Please copy exactly the lines from the first in the records through the line that contains "お花畑 (54, 2403)", but not the pictures.

________________

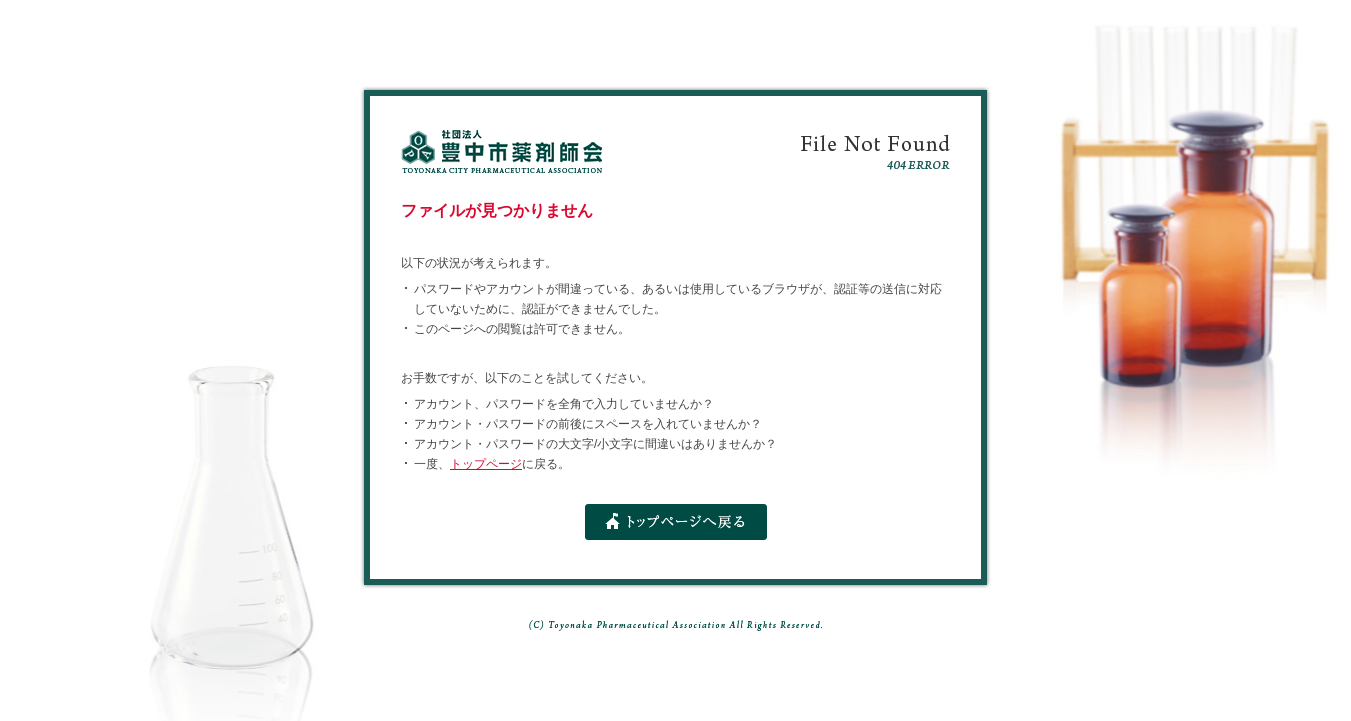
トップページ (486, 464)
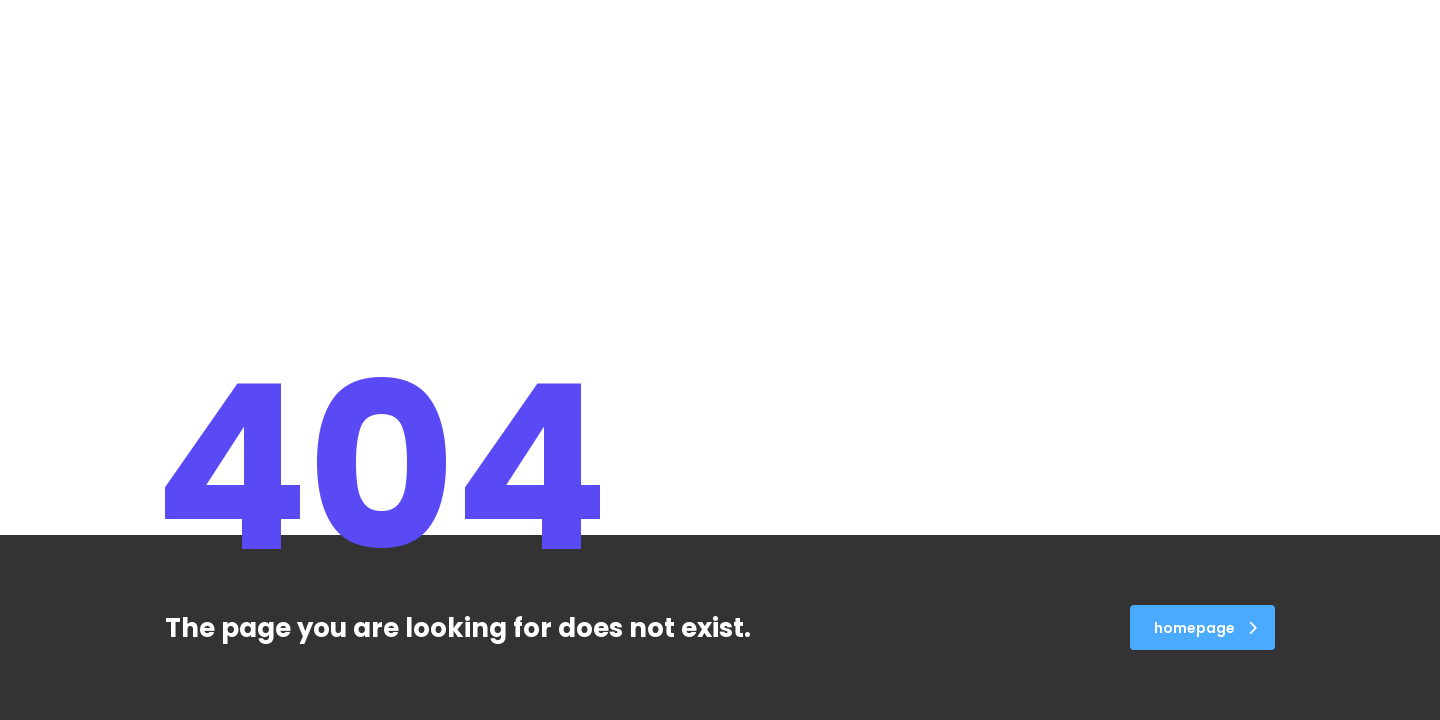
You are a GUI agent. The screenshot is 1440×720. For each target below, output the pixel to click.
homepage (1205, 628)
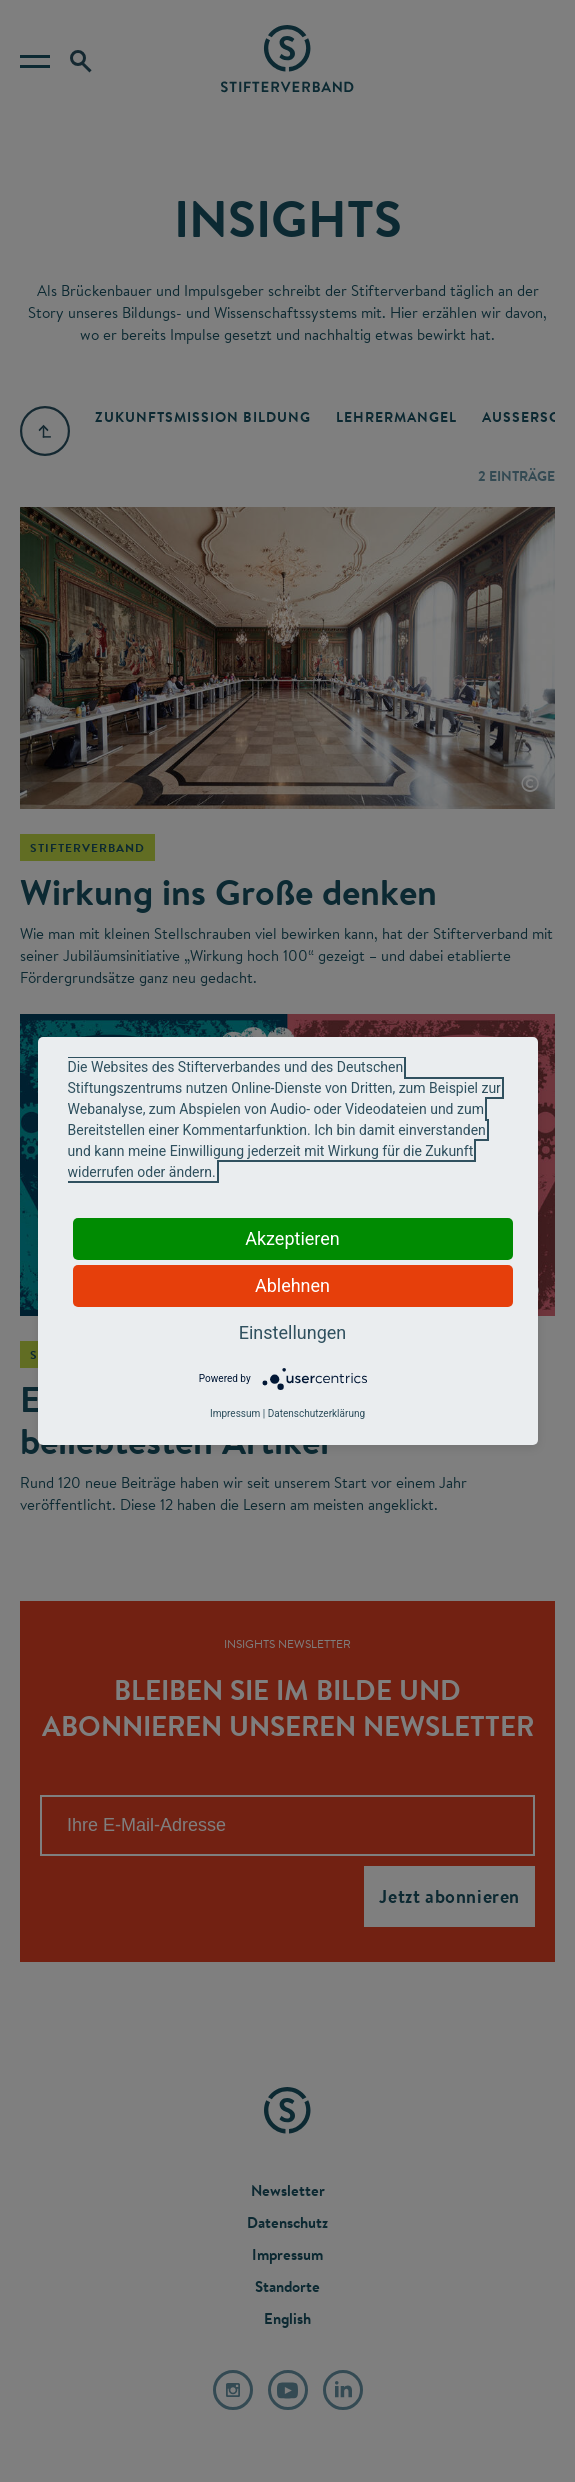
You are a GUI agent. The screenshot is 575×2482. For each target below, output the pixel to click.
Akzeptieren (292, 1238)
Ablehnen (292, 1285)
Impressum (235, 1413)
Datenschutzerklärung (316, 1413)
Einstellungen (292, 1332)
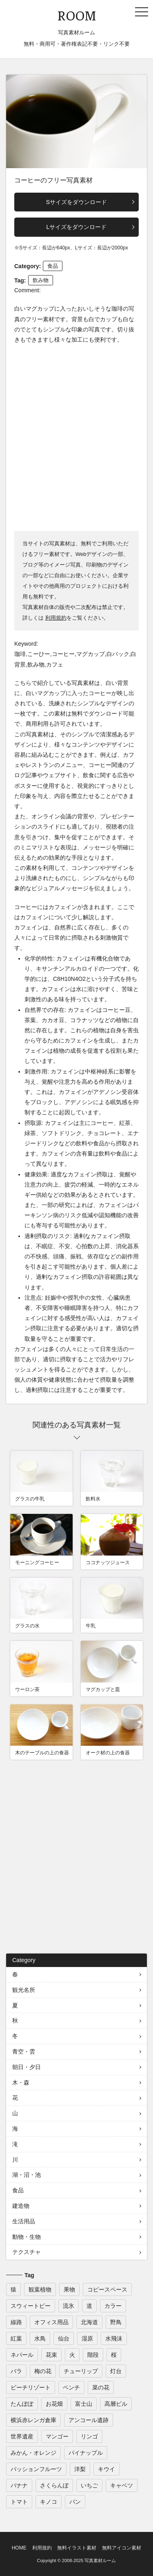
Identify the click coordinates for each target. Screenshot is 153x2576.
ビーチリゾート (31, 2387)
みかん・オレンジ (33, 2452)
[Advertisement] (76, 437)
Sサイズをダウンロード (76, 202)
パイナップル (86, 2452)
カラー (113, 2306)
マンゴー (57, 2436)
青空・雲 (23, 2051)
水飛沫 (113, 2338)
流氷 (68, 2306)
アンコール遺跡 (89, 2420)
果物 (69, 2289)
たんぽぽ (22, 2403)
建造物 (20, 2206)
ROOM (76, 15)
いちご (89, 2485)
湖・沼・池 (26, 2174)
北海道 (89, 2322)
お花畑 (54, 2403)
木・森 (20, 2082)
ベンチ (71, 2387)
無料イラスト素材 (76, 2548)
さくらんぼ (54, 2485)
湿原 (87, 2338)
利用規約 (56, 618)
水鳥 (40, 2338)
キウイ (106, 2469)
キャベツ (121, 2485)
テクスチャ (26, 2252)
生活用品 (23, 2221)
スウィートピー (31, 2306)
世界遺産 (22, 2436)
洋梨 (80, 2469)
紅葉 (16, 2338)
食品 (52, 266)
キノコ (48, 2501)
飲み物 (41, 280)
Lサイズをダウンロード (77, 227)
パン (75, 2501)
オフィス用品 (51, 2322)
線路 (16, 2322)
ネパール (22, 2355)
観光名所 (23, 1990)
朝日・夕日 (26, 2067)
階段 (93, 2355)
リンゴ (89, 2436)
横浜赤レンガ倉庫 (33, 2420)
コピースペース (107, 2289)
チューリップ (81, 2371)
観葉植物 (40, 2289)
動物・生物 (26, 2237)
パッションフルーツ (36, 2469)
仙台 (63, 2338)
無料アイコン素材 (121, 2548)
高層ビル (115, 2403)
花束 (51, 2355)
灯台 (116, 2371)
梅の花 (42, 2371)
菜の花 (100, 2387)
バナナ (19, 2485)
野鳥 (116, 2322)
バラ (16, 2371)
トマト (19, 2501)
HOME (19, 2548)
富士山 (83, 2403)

________________

WRITTEN ANSWER:
トップページ (486, 464)
You are a GUI agent. The screenshot is 1440×720. For each target below, output the pixel to click.
homepage (1205, 628)
You are a GUI agent. The screenshot is 575×2482. For each target below, output the pixel to click.
Akzeptieren (292, 1238)
Ablehnen (292, 1285)
Impressum (235, 1413)
Datenschutzerklärung (316, 1413)
Einstellungen (292, 1332)
Identify the click coordinates for each target. Screenshot is 153x2576.
ビーチリゾート (31, 2387)
みかん・オレンジ (33, 2452)
[Advertisement] (76, 437)
Sサイズをダウンロード (76, 202)
パイナップル (86, 2452)
カラー (113, 2306)
マンゴー (57, 2436)
青空・雲 (23, 2051)
水飛沫 (113, 2338)
流氷 (68, 2306)
アンコール遺跡 (89, 2420)
果物 (69, 2289)
たんぽぽ (22, 2403)
建造物 (20, 2206)
ROOM (76, 15)
いちご (89, 2485)
湖・沼・池 (26, 2174)
北海道 (89, 2322)
お花畑 (54, 2403)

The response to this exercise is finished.